** About this task **
Pictures are to be left out. Return exactly the lines below from the one with "Víctor Morillo y Sergio Rodrígu" up to and including the one with "Mannus Etten".

** Task data **
______________________________
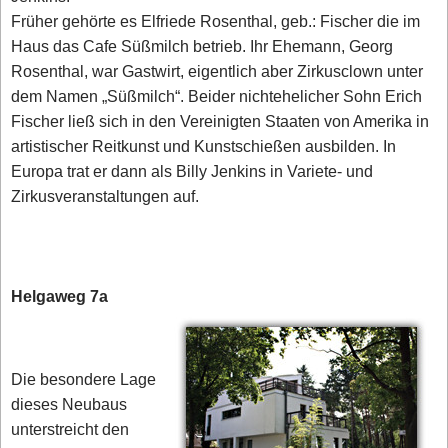
Früher gehörte es Elfriede Rosenthal, geb.: Fischer die im
Haus das Cafe Süßmilch betrieb. Ihr Ehemann, Georg
Rosenthal, war Gastwirt, eigentlich aber Zirkusclown unter
dem Namen „Süßmilch“. Beider nichtehelicher Sohn Erich
Fischer ließ sich in den Vereinigten Staaten von Amerika in
artistischer Reitkunst und Kunstschießen ausbilden. In
Europa trat er dann als Billy Jenkins in Variete- und
Zirkusveranstaltungen auf.
Helgaweg 7a
Die besondere Lage
dieses Neubaus
unterstreicht den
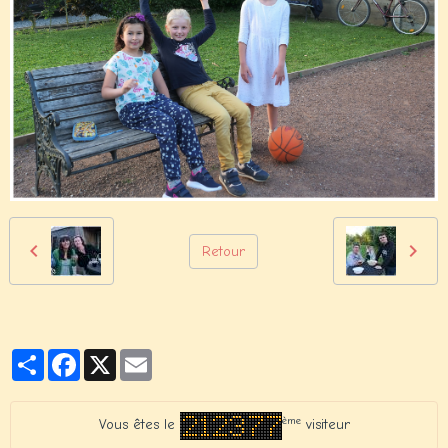
Retour
Partager
Facebook
X
Email
ème
Vous êtes le
visiteur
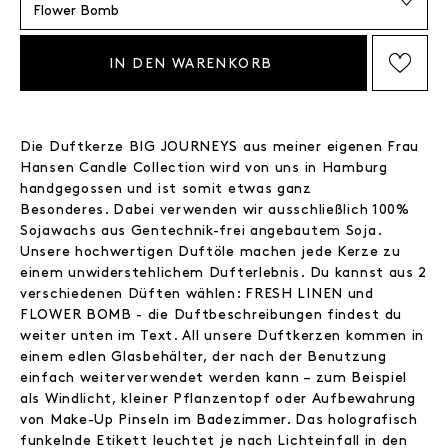
IN DEN WARENKORB
AUF DIE WISHLIST SETZEN
Die Duftkerze BIG JOURNEYS aus meiner eigenen Frau
Hansen Candle Collection wird von uns in Hamburg
handgegossen und ist somit etwas ganz
Besonderes. Dabei verwenden wir ausschließlich 100%
Sojawachs aus Gentechnik-frei angebautem Soja.
Unsere hochwertigen Duftöle machen jede Kerze zu
einem unwiderstehlichem Dufterlebnis. Du kannst aus 2
verschiedenen Düften wählen: FRESH LINEN und
FLOWER BOMB - die Duftbeschreibungen findest du
weiter unten im Text. All unsere Duftkerzen kommen in
einem edlen Glasbehälter, der nach der Benutzung
einfach weiterverwendet werden kann – zum Beispiel
als Windlicht, kleiner Pflanzentopf oder Aufbewahrung
von Make-Up Pinseln im Badezimmer. Das holografisch
funkelnde Etikett leuchtet je nach Lichteinfall in den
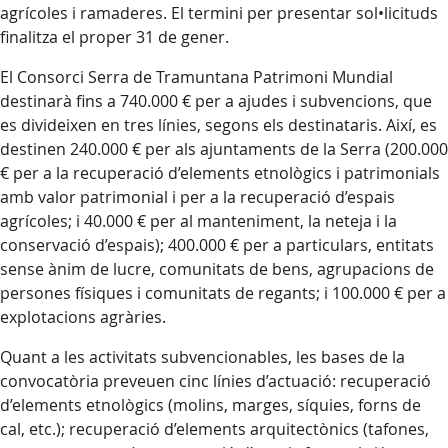
agrícoles i ramaderes. El termini per presentar sol•licituds
finalitza el proper 31 de gener.
El Consorci Serra de Tramuntana Patrimoni Mundial
destinarà fins a 740.000 € per a ajudes i subvencions, que
es divideixen en tres línies, segons els destinataris. Així, es
destinen 240.000 € per als ajuntaments de la Serra (200.000
€ per a la recuperació d’elements etnològics i patrimonials
amb valor patrimonial i per a la recuperació d’espais
agrícoles; i 40.000 € per al manteniment, la neteja i la
conservació d’espais); 400.000 € per a particulars, entitats
sense ànim de lucre, comunitats de bens, agrupacions de
persones físiques i comunitats de regants; i 100.000 € per a
explotacions agràries.
Quant a les activitats subvencionables, les bases de la
convocatòria preveuen cinc línies d’actuació: recuperació
d’elements etnològics (molins, marges, síquies, forns de
cal, etc.); recuperació d’elements arquitectònics (tafones,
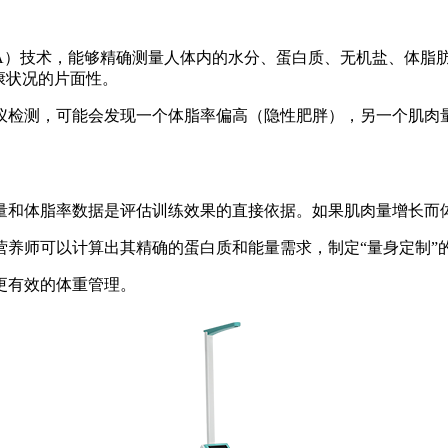
IA）技术，能够精确测量人体内的水分、蛋白质、无机盐、体脂
康状况的片面性。
仪检测，可能会发现一个体脂率偏高（隐性肥胖），另一个肌肉
量和体脂率数据是评估训练效果的直接依据。如果肌肉量增长而
营养师可以计算出其精确的蛋白质和能量需求，制定“量身定制”
更有效的体重管理。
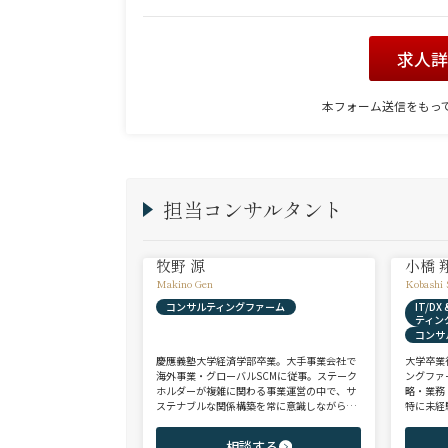
求人
本フォーム送信をもっ
担当コンサルタント
牧野 源
小橋 
Makino Gen
Kobashi 
コンサルティングファーム
IT/D
ティン
コンサ
慶應義塾大学経済学部卒業。大手事業会社で
大学卒業
海外事業・グローバルSCMに従事。ステーク
ングファ
ホルダーが複雑に関わる事業運営の中で、サ
略・業務
ステナブルな関係構築を常に意識しながら意
特に未経
思決定や実務に携わる。ヘッドハンターに転
チェンジ
身後、コンサル（戦略・総合・FAS）、総合
からシニ
相談する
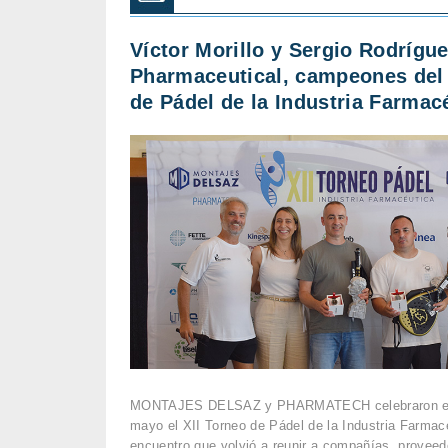
Víctor Morillo y Sergio Rodrígu
Pharmaceutical, campeones del 
de Pádel de la Industria Farmac
MONTAJES DELSAZ y PHARMATECH celebraron el
mayo el XII Torneo de Pádel de la Industria Farmac
encuentro que volvió a reunir a compañías, proveed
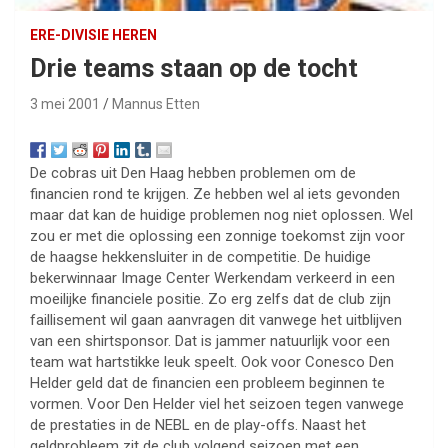
ERE-DIVISIE HEREN
Drie teams staan op de tocht
3 mei 2001
Mannus Etten
De cobras uit Den Haag hebben problemen om de
financien rond te krijgen. Ze hebben wel al iets gevonden
maar dat kan de huidige problemen nog niet oplossen. Wel
zou er met die oplossing een zonnige toekomst zijn voor
de haagse hekkensluiter in de competitie. De huidige
bekerwinnaar Image Center Werkendam verkeerd in een
moeilijke financiele positie. Zo erg zelfs dat de club zijn
faillisement wil gaan aanvragen dit vanwege het uitblijven
van een shirtsponsor. Dat is jammer natuurlijk voor een
team wat hartstikke leuk speelt. Ook voor Conesco Den
Helder geld dat de financien een probleem beginnen te
vormen. Voor Den Helder viel het seizoen tegen vanwege
de prestaties in de NEBL en de play-offs. Naast het
geldprobleem zit de club volgend seizoen met een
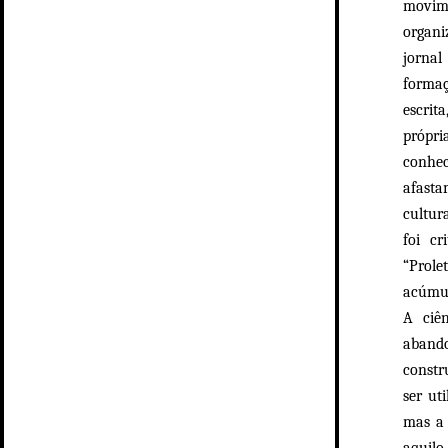
movim
organi
jornal
formaç
escrit
própr
conhec
afasta
cultur
foi c
“Prole
acúmul
A ciên
aband
constr
ser ut
mas a 
aquilo 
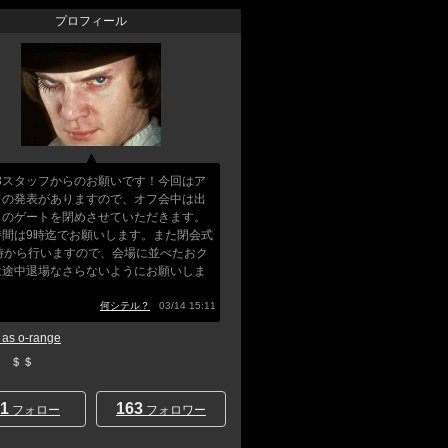
プロフィール
Q3スタッフからのお願いです！今回はア
ドの発表がありますので、オフ会中は出
口のゲートを閉めさせていただきます。
時間は9時迄でお願いします。また閉会式
5時から行いますので、会場に並べたおク
は途中退場なさらないようにお願いしま
」
何シテル？
03/14 15:11
s o-range
E ＄＄
1
163
フォロー
フォロワー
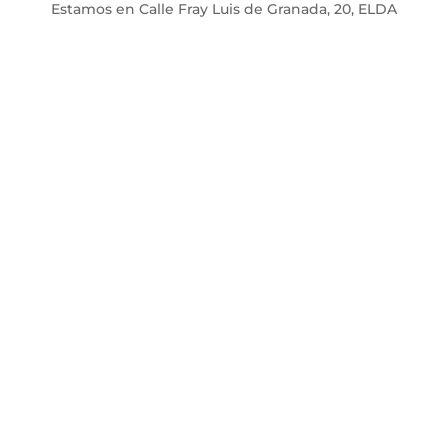
Estamos en Calle Fray Luis de Granada, 20, ELDA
______________________________
** Expected output **
Víctor Morillo y Sergio Rodrígu
Pharmaceutical, campeones del 
de Pádel de la Industria Farmac
MONTAJES DELSAZ y PHARMATECH celebraron el
mayo el XII Torneo de Pádel de la Industria Farmac
encuentro que volvió a reunir a compañías, proveed
ERE-DIVISIE HEREN
Drie teams staan op de tocht
3 mei 2001
Mannus Etten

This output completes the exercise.